Using overload protection helps you avoid failures that could result from unanticipated levels of application traffic or resource utilization.

WebLogic SIP Server attempts to avoid failure when certain conditions occur:

See overload in the Configuration Reference for more information.

Redundancy and Failover for Clustered Services

You can increase the reliability and availability of your applications by using multiple engine tier servers in a dedicated cluster, as well as multiple data tier servers (replicas) in a dedicated data tier cluster. Because engine tier clusters maintain no stateful information about applications, the failure of an engine tier server does not result in any data loss or dropped calls. Multiple replicas in a data tier partition store redundant copies of call state information, and automatically failover to one another should a replica fail.

See Overview of the WebLogic SIP Server Architecture in the Configuration Manual for more information.

Automatic Restart for Failed Server Instances

Using Node Manager, server self-health monitoring enables you to automatically reboot servers that have failed.
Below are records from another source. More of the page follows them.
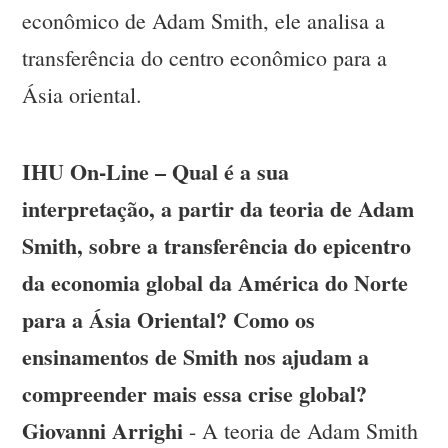
econômico de Adam Smith, ele analisa a
transferência do centro econômico para a
Ásia oriental.
IHU On-Line – Qual é a sua
interpretação, a partir da teoria de Adam
Smith, sobre a transferência do epicentro
da economia global da América do Norte
para a Ásia Oriental? Como os
ensinamentos de Smith nos ajudam a
compreender mais essa crise global?
Giovanni Arrighi
- A teoria de Adam Smith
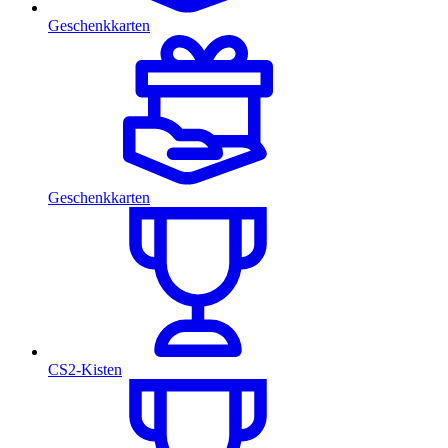
Geschenkkarten
Geschenkkarten
CS2-Kisten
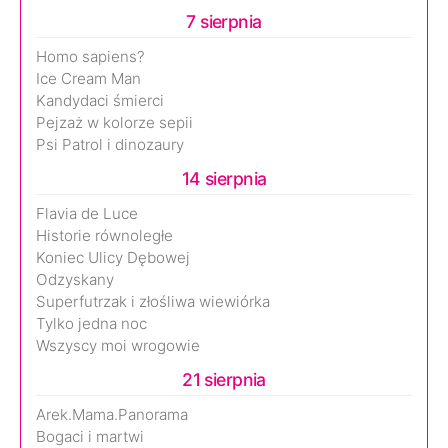
7 sierpnia
Homo sapiens?
Ice Cream Man
Kandydaci śmierci
Pejzaż w kolorze sepii
Psi Patrol i dinozaury
14 sierpnia
Flavia de Luce
Historie równoległe
Koniec Ulicy Dębowej
Odzyskany
Superfutrzak i złośliwa wiewiórka
Tylko jedna noc
Wszyscy moi wrogowie
21 sierpnia
Arek.Mama.Panorama
Bogaci i martwi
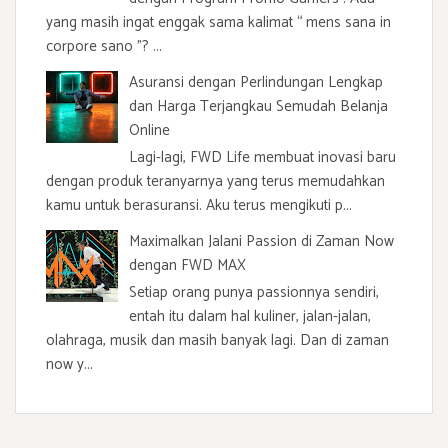
yang masih ingat enggak sama kalimat “ mens sana in
corpore sano ”? ...
Asuransi dengan Perlindungan Lengkap
dan Harga Terjangkau Semudah Belanja
Online
Lagi-lagi, FWD Life membuat inovasi baru
dengan produk teranyarnya yang terus memudahkan
kamu untuk berasuransi. Aku terus mengikuti p...
Maximalkan Jalani Passion di Zaman Now
dengan FWD MAX
Setiap orang punya passionnya sendiri,
entah itu dalam hal kuliner, jalan-jalan,
olahraga, musik dan masih banyak lagi. Dan di zaman
now y...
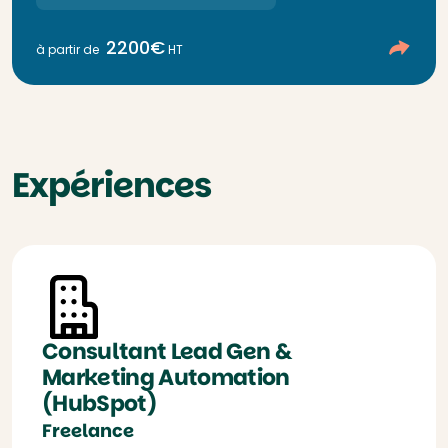
2200€
à partir de
HT
Expériences
Consultant Lead Gen &
Marketing Automation
(HubSpot)
Freelance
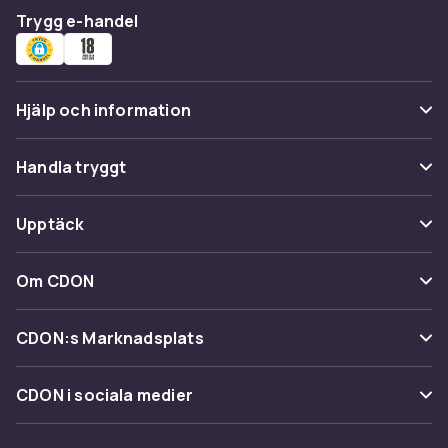
Trygg e-handel
Hjälp och information
Vanliga frågor
Handla tryggt
Spåra paket
Betalning
Upptäck
Ångra & Returnera här
Leverans
Kategorier
Kundservice
Om CDON
Villkor & policy
Varumärken
Om oss
Återkallelser
CDON:s Marknadsplats
Guider
Kundrecensioner
Sälj på CDON
Shopit.se
CDON i sociala medier
Karriär på CDON
Bli affiliate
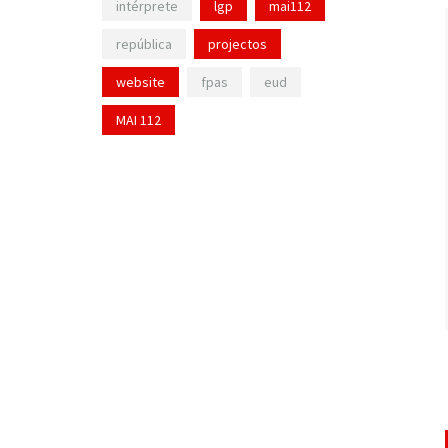
intérprete
lgp
mai112
república
projectos
website
fpas
eud
MAI 112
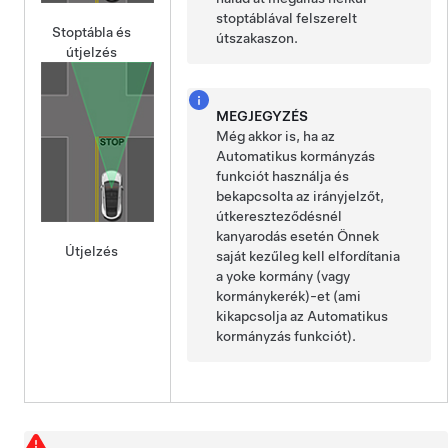
stoptáblával felszerelt
Stoptábla és
útszakaszon.
útjelzés
MEGJEGYZÉS
Még akkor is, ha az
Automatikus kormányzás
funkciót használja és
bekapcsolta az irányjelzőt,
útkereszteződésnél
kanyarodás esetén Önnek
Útjelzés
saját kezűleg kell elfordítania
a
yoke kormány (vagy
kormánykerék)
-et (ami
kikapcsolja az
Automatikus
kormányzás
funkciót).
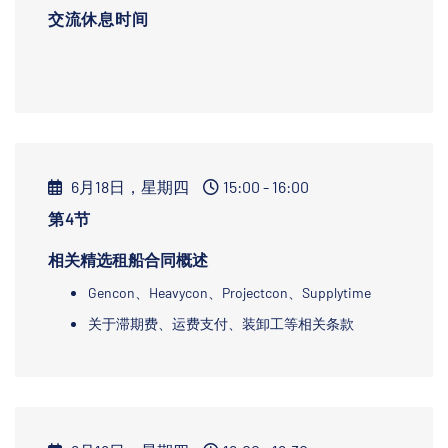
交流休息时间
6月18日，星期四
15:00 - 16:00
第4节
相关精选租船合同概述
Gencon、Heavycon、Projectcon、Supplytime
关于滞期费、运费支付、装卸工等相关条款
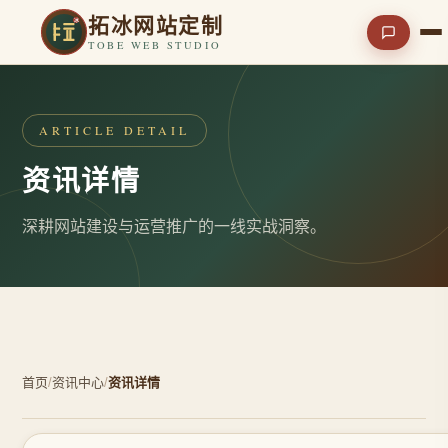
拓冰网站定制
TOBE WEB STUDIO
ARTICLE DETAIL
资讯详情
深耕网站建设与运营推广的一线实战洞察。
首页
/
资讯中心
/
资讯详情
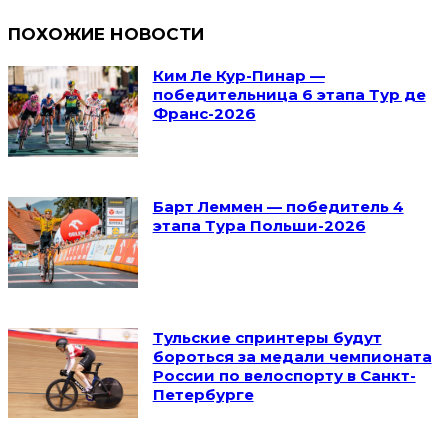
ПОХОЖИЕ НОВОСТИ
Ким Ле Кур-Пинар —
победительница 6 этапа Тур де
Франс-2026
Барт Леммен — победитель 4
этапа Тура Польши-2026
Тульские спринтеры будут
бороться за медали чемпионата
России по велоспорту в Санкт-
Петербурге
This improves the overall reliability of a domain, and requires no direct intervention from an administrator.

For more information, see Using Node Manager to Control Servers in the WebLogic Server 9.2 documentation.

Managed Server Independence Mode

Managed Servers maintain a local copy of the domain configuration. When a Managed Server starts, it contacts its Administration Server to retrieve any changes to the domain configuration that were made since the Managed Server was last shut down. If a Managed Server cannot connect to the Administration Server during startup, it can use its locally-cached configuration information—this is the configuration that was current at the time of the Managed Server's most recent shutdown. A Managed Server that starts up without contacting its Administration Server to check for configuration updates is running in Managed Server Independence (MSI) mode. By default, MSI mode is enabled. See Replicating domain config files for Managed Server Independence in the WebLogic Server 9.2 documentation.

 


Directory and File Backups for Failure Recovery

Recovery from the failure of a server instance requires access to the domain's configuration and security data. This section describes file backups that WebLogic SIP Server performs automatically, as well as manual backup procedures that an administrator should perform periodically.

Backing up config.xml

By default, an Administration Server stores a domain's configuration data in a file called domain_name/config.xml, where domain_name is the root directory of the domain.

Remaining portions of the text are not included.